Material for this exercise →
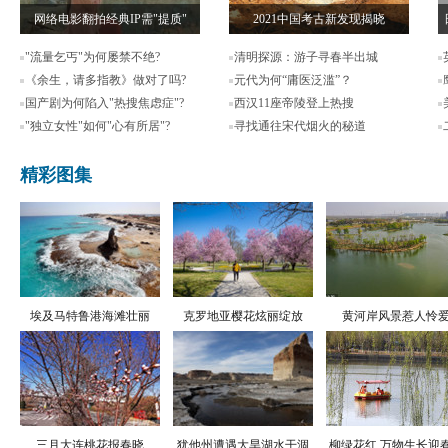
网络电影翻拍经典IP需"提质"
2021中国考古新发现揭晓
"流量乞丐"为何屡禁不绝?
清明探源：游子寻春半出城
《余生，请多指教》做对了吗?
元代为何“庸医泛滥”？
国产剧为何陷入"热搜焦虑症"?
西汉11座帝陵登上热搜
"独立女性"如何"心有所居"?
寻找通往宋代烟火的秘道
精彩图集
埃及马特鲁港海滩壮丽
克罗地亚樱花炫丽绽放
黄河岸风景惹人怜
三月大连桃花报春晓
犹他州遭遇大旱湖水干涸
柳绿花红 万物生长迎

What to work on → Could you write out the records again exactly, without any of their pictures?

Output of the task →
网络电影翻拍经典IP需"提质"
2021中国考古新发现揭晓
"流量乞丐"为何屡禁不绝?
清明探源：游子寻春半出城
《余生，请多指教》做对了吗?
元代为何“庸医泛滥”？
国产剧为何陷入"热搜焦虑症"?
西汉11座帝陵登上热搜
"独立女性"如何"心有所居"?
寻找通往宋代烟火的秘道
精彩图集
埃及马特鲁港海滩壮丽
克罗地亚樱花炫丽绽放
黄河岸风景惹人怜
三月大连桃花报春晓
犹他州遭遇大旱湖水干涸
柳绿花红 万物生长迎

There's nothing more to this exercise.